Functional analysis of an feoB mutant in Clostridium perfringens strain 13 Original paper

What was studied?

This study investigated the functional role of the FeoB ferrous iron transporter in Clostridium perfringens strain 13 and its impact on iron uptake, bacterial growth, toxin production, and virulence-associated metabolism. Researchers identified seven potential iron acquisition systems in the bacterial genome and determined that the feoAB operon was the most highly expressed iron transport system. They created a targeted feoB mutant using insertional inactivation and compared its growth, toxin production, gas production, and intracellular metal content with the wild-type strain and a complemented strain. The study evaluated how disruption of FeoB affected iron acquisition and bacterial fitness under anaerobic conditions that simulate the intestinal microbiome and deep tissue infection environments. These experiments directly tested whether FeoB-mediated iron acquisition regulates pathogenic traits critical for infection establishment and microbiome survival.

Who was studied?

The study examined Clostridium perfringens strain 13 and its genetically modified derivatives, including a feoB mutant strain and a complemented strain with restored FeoB function. These strains represent toxin-producing bacteria commonly found in the intestinal microbiome and associated with food poisoning, gas gangrene, and enteric disease. The researchers cultured these strains under controlled anaerobic conditions and measured iron uptake, toxin production, gas production, and growth characteristics. These bacterial models allowed direct evaluation of microbiome-relevant iron acquisition mechanisms and their role in pathogenic expression.
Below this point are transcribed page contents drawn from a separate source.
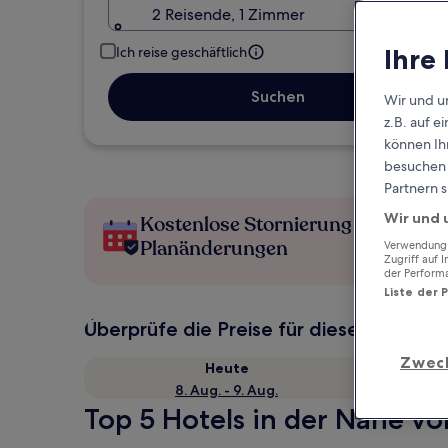
2 Reisende, 1 Zimmer
Ihre
Ich reise geschäftlich
Suchen
Wir und u
z.B. auf 
können Ihr
besuchen S
Partnern s
Wir und 
Kostenlose Stornierung bei
Planänderungen
Verwendung g
Zugriff auf 
der Perform
Liste der 
Überprüfe die Preise für diese Daten
Zwec
Heute
8. Aug. - 9. Aug.
Top 5 Hotels in der Nähe vo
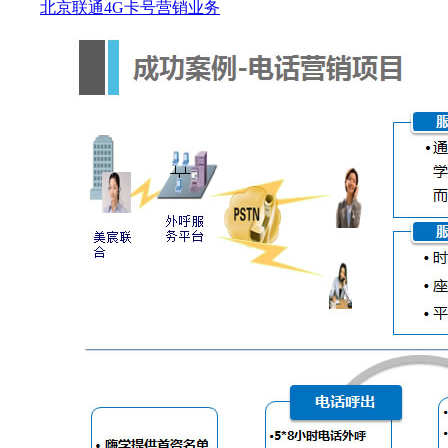
北京联通4G卡号营销业务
What were the most important findings?

The most important finding was that FeoB is the primary iron acquisition protein in Clostridium perfringens and is essential for microbiome survival, toxin production, and pathogenic metabolism. Major microbial associations included FeoB-mediated iron uptake, toxin production regulation, and microbiome fitness. The feoB mutant showed severely impaired growth, reaching dramatically lower cell densities compared to wild-type strains, confirming that iron acquisition is essential for bacterial proliferation. The mutant also exhibited a 98.8% reduction in intracellular iron and a 92.3% reduction in manganese content, demonstrating that FeoB transports both iron and manganese, which are essential cofactors for bacterial metabolism.

Toxin production was significantly impaired in the mutant, with reduced alpha-toxin and absent perfringolysin O activity, confirming that iron acquisition directly regulates toxin expression. Gas production, a metabolic hallmark of C. perfringens infection, was completely absent in the mutant, reflecting impaired fermentation processes that depend on iron-containing enzymes. Restoration of the feoB gene partially rescued growth, toxin production, gas production, and metal uptake, confirming that FeoB function directly controls these virulence-associated phenotypes.
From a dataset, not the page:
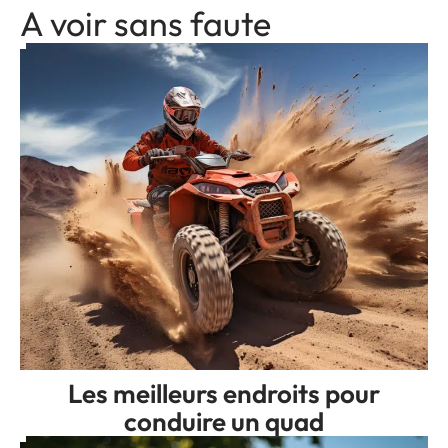
A voir sans faute
Les meilleurs endroits pour
conduire un quad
What are the greatest implications of this study/review?

This study demonstrated that FeoB-mediated iron acquisition is essential for microbiome survival, toxin production, and virulence in Clostridium perfringens. Iron availability within the microbiome directly determines bacterial growth, toxin expression, and metabolic activity. Loss of FeoB function severely impairs pathogenic potential, confirming that iron transport is a critical virulence determinant. These findings identify FeoB and iron acquisition pathways as key microbiome signatures associated with infection severity. Targeting iron uptake mechanisms may represent an effective strategy for preventing toxin-mediated disease and limiting pathogen expansion within the microbiome.